Впервые подобную версию выдвинул польский историк XV в. Ян Длугош, пользовавшийся в своих работах русскими летописями очень древнего происхождения, не дошедшими до нас, что делает его труд особенно ценным и интересным. В своей «Истории Польши» он сообщает о приглашении русскими племенами к себе трех князей от варягов. По его версии киевские князья Аскольд и Дир были два брата-потомка древних князей киевских Кия, Щека и Хорива. Часть киевских русов из-за увеличения численности населения и будучи недовольна тем, как правили братья, переселилась в другой край. Эти переселенцы и призвали варягов, которые пришли под начальством Рюрика, Синеуса и Трувора. Они стали князьями, так как призывавшие не могли согласиться насчет выбора князя из своей среды. После их смерти сын Рюрика, Игорь, коварно умертвил Аскольда и Дира и положил начало господству нового княжеского рода на Руси.

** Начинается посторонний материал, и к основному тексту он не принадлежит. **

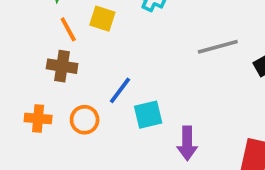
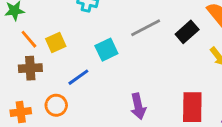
yellow square: (102, 19) -> (56, 43), moved, turned -30
blue line: (120, 90) -> (78, 77), turned 30
cyan square: (148, 115) -> (106, 50), moved

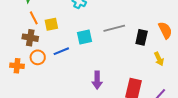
black rectangle: (187, 32) -> (142, 37), turned -49
orange circle: (56, 105) -> (38, 57), moved

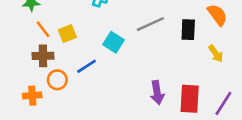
cyan square: (84, 37) -> (114, 42), turned -35
purple arrow: (97, 80) -> (157, 93), moved

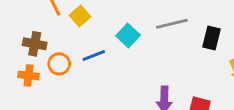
yellow square: (67, 34) -> (80, 16), turned -30
brown cross: (43, 56) -> (35, 44), moved

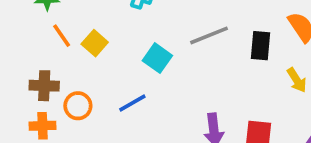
blue line: (94, 56) -> (132, 103), moved

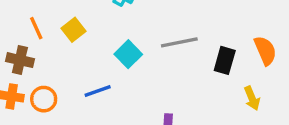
orange line: (62, 36) -> (36, 28), moved
orange circle: (78, 106) -> (44, 99), moved

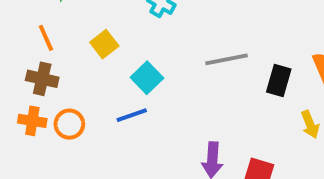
orange line: (36, 28) -> (46, 38), moved
cyan square: (128, 54) -> (147, 78), moved

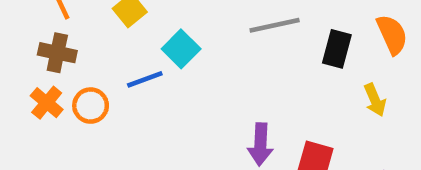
blue line: (132, 115) -> (145, 79), moved
orange cross: (32, 121) -> (47, 103), turned 32

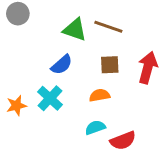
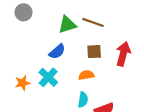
green triangle: (75, 30) -> (67, 25), turned -36
cyan semicircle: (95, 127) -> (83, 100), turned 120

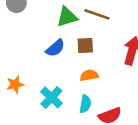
brown square: (94, 52) -> (85, 45), moved
cyan cross: (48, 77) -> (51, 97), moved

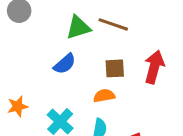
brown square: (85, 45) -> (115, 68), moved

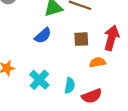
orange semicircle: (104, 96) -> (98, 62), moved

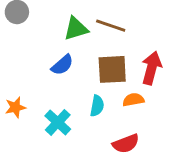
brown square: (81, 39) -> (112, 69), size x1.5
cyan semicircle: (70, 86) -> (97, 106), moved

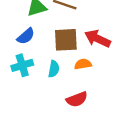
red arrow: (152, 68) -> (97, 39), turned -80
cyan cross: (58, 122) -> (22, 65), moved, turned 30

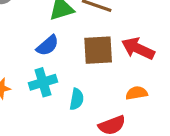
orange semicircle: (83, 64) -> (136, 93), moved
cyan semicircle: (54, 69) -> (77, 99), moved

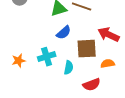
blue semicircle: (48, 45) -> (64, 33), moved
brown square: (98, 50) -> (87, 49), moved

Родственные связи Аскольда и Дира с легендарным Кием вызывают серьезные сомнения, как, впрочем, вызывает сомнения факт существования самого Кия. Вызывает сомнения и его мнение, будто русы существовали до того, как, по сообщению «Повести временных лет», начали править славянами Восточной Европы варяги – «русь». Дело в том, что поляк Ян Длугош пытался таким образом обосновать права Польши и Литвы на Киев. Он отождествлял киевских полян с поляками, а Кия считал польским языческим князем. Утверждая принадлежность Аскольда и Дира к потомкам местной (польской) династии, устраненной северными завоевателями, Длугош отрицал тем самым права Москвы, в которой сидели Рюриковичи, на Киев. Таким образом, Ян Длугош не был объективным исследователем, он попросту проигнорировал, что другие польские источники указывают на трех братьев Руса, Леха и Чеха, в которых русы фактически причислены к западным, а не восточным славянам.

Разобравшись с заблуждениями норманистов, приступим к рассмотрению источников о русах.

Одним из первых источников о русах является сообщение патриарха Фотия о нападении русов на Константинополь в 860 г.
В двух речах, произнесенных тогда патриархом Фотием (одна в момент осады Царьграда, другая непосредственно после ухода русов), патриархом резко укорял греков в безнравственности вообще и в необоснованно плохом отношении к русам (как ранее к скифам).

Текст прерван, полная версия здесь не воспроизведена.